There was no police report at the time of the alleged assault of Ms. Carroll — something Mr. Trump’s defenders often point out. As noted earlier, Ms. Carroll can’t even pin down the exact year of the alleged rape. Previously, civil suits for battery and defamation carried a statute of limitations of just three years, so Ms. Carroll technically should not have been able to sue after 1999. Yet in 2022, New York state adopted the Adult Survivors Act, which gave people a window in which to sue their alleged assailants even if the statute of limitations had expired. 

If Mr. Trump is found criminally liable, he could see himself forced to write a check to a woman he says is a liar who is “not his type.” If he wins this round, Ms. Carroll could appeal to higher state courts, potentially dragging the legal proceedings well into the height of the presidential race.

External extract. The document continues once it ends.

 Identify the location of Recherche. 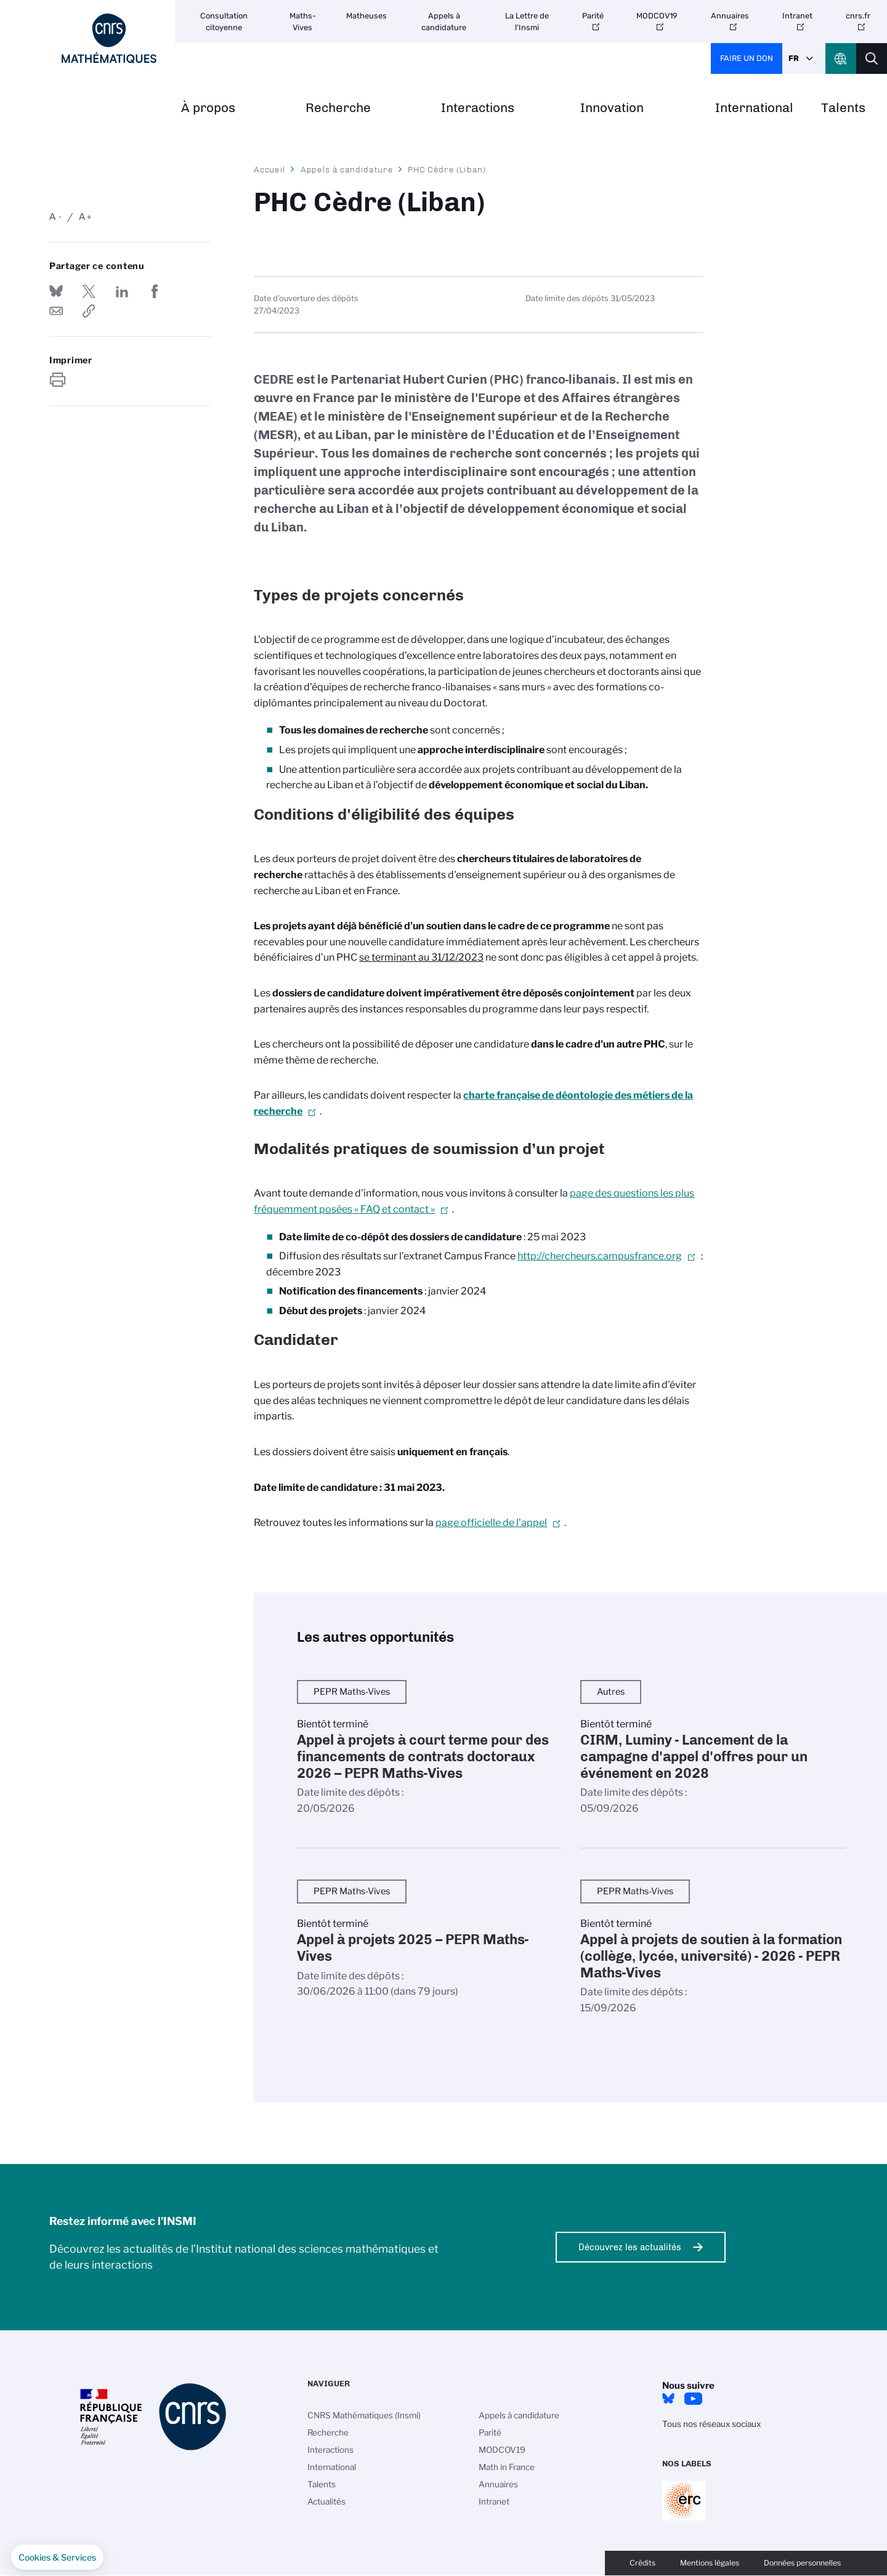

All the embarrassment and inconvenience from Ms. Carroll’s suit would come on top of an expected criminal indictment from Fulton County, Georgia, over election fraud allegations and whatever may come from the biggest threat of all to Mr. Trump: the special prosecutor investigating his alleged mishandling of classified documents and involvement in the events of January 6, 2021.  

Ms. Carrol’s lawyer, Shawn Crowley, told the jury that this lawsuit was filed in order “to clear her name, to pursue justice, and to get her life back.” Mr. Trump’s lawyer, Joe Tacopina, countered in the courtroom, saying Ms. Carroll “became a celebrity and loved every minute of it.”

The trial is expected to last one to two weeks.